> _INPUT_
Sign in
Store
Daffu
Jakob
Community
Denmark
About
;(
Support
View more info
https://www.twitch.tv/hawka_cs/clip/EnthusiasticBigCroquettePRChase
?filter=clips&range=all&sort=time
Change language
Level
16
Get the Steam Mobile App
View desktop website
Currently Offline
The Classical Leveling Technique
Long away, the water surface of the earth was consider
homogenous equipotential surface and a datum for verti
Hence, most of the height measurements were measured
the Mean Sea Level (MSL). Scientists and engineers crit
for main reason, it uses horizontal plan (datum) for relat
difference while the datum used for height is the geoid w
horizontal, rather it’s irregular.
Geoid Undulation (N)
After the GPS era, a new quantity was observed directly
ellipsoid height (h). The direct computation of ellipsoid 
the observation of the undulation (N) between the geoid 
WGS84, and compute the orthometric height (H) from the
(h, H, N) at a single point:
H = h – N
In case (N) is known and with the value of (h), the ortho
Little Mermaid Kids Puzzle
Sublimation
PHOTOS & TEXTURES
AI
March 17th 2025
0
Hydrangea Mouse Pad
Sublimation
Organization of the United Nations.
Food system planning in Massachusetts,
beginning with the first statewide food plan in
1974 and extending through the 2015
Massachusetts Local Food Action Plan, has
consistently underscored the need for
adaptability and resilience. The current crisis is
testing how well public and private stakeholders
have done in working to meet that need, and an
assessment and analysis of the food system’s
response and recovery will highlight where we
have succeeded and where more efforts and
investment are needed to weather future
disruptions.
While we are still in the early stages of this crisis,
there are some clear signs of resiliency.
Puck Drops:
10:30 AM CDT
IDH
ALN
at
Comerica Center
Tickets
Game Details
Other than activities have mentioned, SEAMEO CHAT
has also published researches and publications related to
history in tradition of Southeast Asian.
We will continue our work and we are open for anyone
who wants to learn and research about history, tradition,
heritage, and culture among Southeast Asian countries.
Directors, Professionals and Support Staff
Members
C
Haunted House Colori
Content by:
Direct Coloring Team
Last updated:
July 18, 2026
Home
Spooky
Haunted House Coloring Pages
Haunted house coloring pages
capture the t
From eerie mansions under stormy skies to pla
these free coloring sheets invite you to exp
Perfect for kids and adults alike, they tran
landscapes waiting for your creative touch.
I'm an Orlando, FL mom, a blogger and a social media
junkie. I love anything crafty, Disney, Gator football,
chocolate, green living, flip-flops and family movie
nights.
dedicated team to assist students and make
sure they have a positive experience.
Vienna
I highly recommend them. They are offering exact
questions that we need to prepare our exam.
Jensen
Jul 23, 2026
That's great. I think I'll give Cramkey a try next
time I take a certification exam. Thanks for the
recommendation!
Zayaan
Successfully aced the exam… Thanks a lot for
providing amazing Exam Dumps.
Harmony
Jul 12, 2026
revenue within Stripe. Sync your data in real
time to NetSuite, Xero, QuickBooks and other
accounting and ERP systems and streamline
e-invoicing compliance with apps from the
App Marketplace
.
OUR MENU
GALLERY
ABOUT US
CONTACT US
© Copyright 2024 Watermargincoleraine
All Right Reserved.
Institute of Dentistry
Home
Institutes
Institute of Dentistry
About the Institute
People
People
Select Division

--

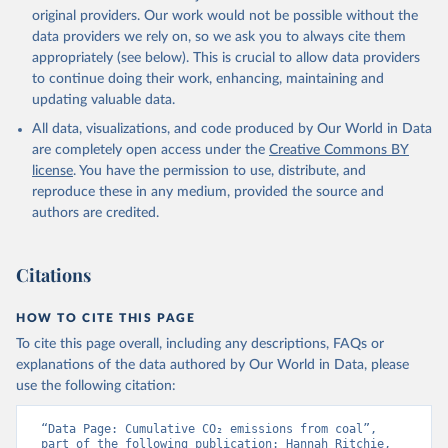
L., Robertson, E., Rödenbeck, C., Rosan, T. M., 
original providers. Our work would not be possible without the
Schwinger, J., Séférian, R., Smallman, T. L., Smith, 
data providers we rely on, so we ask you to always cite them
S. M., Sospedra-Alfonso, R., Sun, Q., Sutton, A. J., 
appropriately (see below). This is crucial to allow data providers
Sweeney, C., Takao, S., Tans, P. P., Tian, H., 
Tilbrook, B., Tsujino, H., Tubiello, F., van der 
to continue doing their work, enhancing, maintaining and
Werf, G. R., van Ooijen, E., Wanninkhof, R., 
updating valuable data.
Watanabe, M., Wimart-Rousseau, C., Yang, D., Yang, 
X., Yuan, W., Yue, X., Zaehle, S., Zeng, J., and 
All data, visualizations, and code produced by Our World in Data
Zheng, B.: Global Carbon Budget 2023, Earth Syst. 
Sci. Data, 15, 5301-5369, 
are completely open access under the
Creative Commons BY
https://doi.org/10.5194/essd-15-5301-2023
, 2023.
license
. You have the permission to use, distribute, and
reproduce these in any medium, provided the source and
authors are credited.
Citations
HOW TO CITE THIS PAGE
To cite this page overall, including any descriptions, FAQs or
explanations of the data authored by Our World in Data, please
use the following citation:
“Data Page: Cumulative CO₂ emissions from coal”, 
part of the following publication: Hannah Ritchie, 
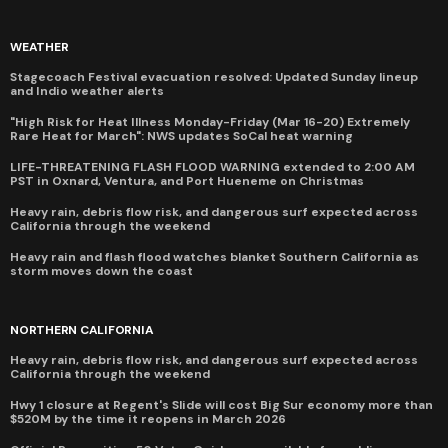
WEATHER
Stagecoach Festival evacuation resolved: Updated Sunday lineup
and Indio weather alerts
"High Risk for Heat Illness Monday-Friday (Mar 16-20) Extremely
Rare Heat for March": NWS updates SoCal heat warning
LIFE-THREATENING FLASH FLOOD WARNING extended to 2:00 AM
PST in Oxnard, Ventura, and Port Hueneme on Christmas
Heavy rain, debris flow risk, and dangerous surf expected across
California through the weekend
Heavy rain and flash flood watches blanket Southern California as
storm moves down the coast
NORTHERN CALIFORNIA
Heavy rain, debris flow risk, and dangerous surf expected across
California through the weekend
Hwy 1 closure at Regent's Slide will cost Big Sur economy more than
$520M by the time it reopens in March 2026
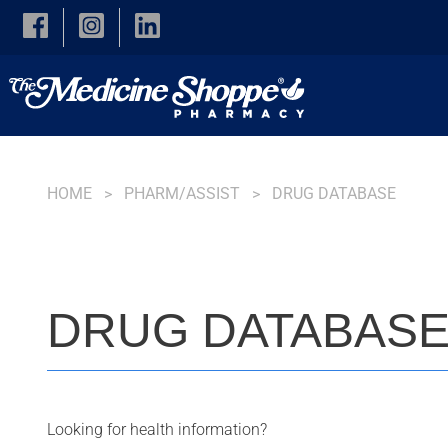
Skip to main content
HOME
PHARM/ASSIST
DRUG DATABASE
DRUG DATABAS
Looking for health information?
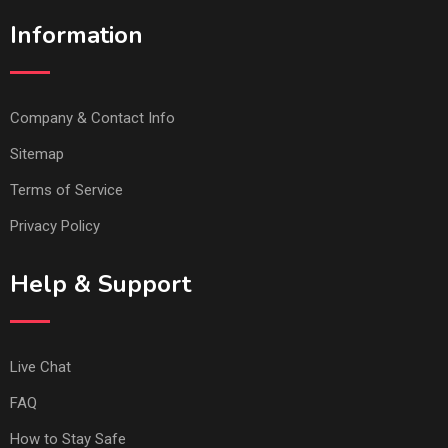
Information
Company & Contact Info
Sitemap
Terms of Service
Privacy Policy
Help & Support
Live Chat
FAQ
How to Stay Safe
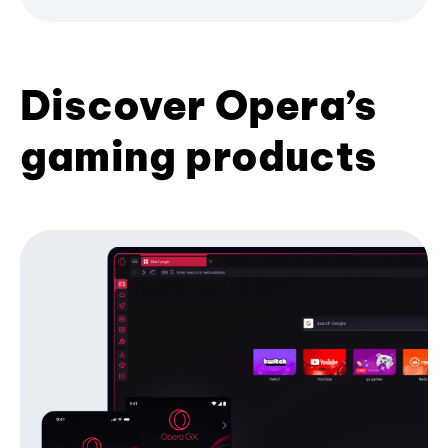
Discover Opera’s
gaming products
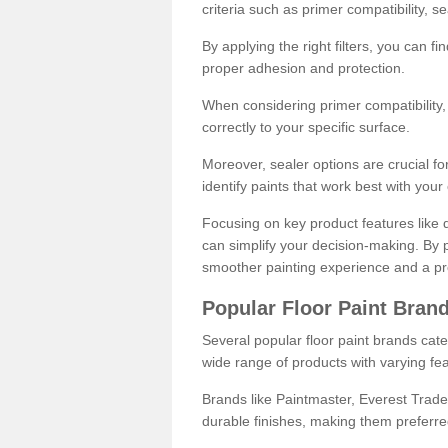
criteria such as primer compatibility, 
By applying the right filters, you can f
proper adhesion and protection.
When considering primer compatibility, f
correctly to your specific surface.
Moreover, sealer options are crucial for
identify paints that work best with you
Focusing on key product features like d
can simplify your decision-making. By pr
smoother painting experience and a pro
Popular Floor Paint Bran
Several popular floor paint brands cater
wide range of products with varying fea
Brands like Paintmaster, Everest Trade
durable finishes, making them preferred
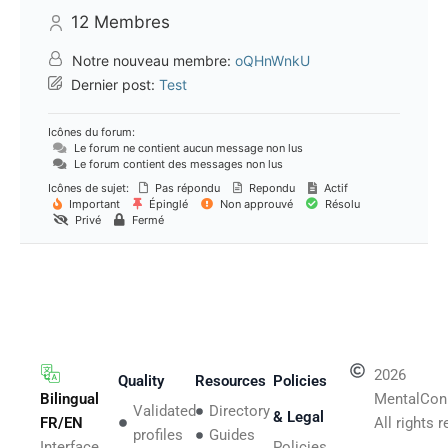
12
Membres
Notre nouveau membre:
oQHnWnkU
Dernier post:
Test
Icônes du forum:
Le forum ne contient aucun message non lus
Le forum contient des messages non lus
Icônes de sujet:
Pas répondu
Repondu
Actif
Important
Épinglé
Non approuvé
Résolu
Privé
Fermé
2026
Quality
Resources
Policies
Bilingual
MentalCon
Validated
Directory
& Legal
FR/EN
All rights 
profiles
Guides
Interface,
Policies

...

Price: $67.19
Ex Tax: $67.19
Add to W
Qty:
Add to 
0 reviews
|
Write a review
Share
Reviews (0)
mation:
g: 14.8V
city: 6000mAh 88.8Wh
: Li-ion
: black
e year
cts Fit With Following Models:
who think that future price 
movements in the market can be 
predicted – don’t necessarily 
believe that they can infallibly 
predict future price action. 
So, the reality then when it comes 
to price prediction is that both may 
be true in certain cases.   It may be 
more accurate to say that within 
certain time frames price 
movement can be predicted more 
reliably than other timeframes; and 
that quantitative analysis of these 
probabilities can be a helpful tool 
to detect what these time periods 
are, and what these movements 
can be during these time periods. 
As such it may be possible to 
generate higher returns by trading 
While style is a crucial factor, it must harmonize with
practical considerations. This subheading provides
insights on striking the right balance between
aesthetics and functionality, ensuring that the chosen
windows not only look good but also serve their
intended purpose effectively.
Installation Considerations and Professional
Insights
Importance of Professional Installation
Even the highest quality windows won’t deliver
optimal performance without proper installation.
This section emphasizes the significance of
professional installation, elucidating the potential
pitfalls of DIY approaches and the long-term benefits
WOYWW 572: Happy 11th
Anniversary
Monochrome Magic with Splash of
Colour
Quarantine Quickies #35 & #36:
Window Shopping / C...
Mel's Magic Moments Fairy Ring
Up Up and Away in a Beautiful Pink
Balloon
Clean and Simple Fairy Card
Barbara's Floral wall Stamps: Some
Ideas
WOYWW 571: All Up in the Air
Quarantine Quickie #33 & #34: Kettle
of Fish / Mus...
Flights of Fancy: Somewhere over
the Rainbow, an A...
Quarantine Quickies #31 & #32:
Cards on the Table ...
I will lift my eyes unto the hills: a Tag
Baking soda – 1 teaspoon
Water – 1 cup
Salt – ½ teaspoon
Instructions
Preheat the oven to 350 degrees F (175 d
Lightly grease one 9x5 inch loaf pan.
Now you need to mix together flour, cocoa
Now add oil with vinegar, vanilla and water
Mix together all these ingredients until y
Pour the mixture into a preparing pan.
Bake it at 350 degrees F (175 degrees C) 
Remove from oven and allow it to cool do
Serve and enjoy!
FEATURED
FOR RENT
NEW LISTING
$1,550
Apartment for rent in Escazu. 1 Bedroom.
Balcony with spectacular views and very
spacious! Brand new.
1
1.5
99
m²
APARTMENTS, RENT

> _PROBLEM_
For this listing, copy out every line that includes the word "compatibility".

> _OUTPUT FOR THIS EXERCISE_
criteria such as primer compatibility, 
When considering primer compatibility, f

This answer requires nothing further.